Bugün müslümanların çoğu dış ve iç olarak iki ayrı kimliği vardır.
Dış kimliğe göre müslüman görünüyoruz (veya insanlara böyle göstermeye çalışıyoruz), fakat içimizde (Allah’a güven duymayan) farklı bir durum söz konusu, bu nedenle hep iç savaş halindeyiz.
Yani her imtihanın sonunda dünyalığı tercih ettiğimiz için başarısız oluyoruz.

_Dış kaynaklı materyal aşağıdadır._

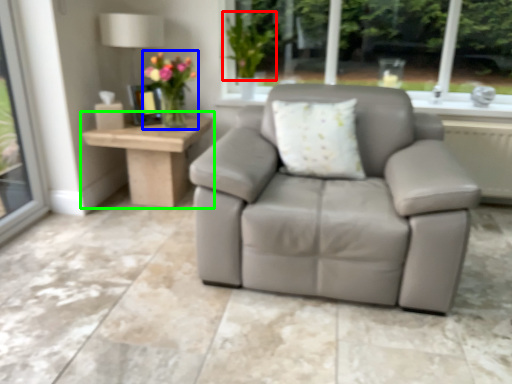 Question: Which object is the closest to the plant (highlighted by a red box)? Choose among these: floral arrangement (highlighted by a blue box) or table (highlighted by a green box).

Choices:
 (A) floral arrangement
 (B) table

Answer: (A)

Nedeni Allah’ı ilk sıraya koyamayışımız.
Kur’an hayatımızdan çıkarıldı, artık Kur’an okuyanların derdi yön bulmaktan ziyade sadece sevap kazanmak oldu, Kuran’ın hayat kitabı olduğunun kavramı zihinlerden silindi.
Allah’ın vermiş olduğu emir ile menfaatlerimizin aciliyeti, önemi çelişiyorsa, Allah’ın emrini görmezlikten geliyoruz.
Bu kısa dünya hayatımız için her şeyi yapmaya hazırız, ancak Allah’a tam güvenemediğimiz için ahiret konusunda daima alternatif kazanımlar arayışındayız (namaz kılmıyorum ama insanlara çok yardım ediyorum) gibi.
Bu içimizdeki kaygı savaşı yüzünden dünyada da başarılı olamıyoruz.
Kâfirlerin aldığı tavır belli:
“Allah’a ve kitabına inanmıyoruz, o yüzden kendi istediğimiz gibi yaşamak istiyoruz”.
Münafıkların aldığı tavır ise:
“aslında Allah’a ve kitabına inanmıyorlar fakat inanmışlar gibi göstermeye çalışıyorlar”.
Bizlerin tavrı o münafıkların tavrına benzememeli, son derece içten Allah’a güvenenlerden olmalıyız. Gerçekten Allah’a güvenen kişi, insanlara da güven verir.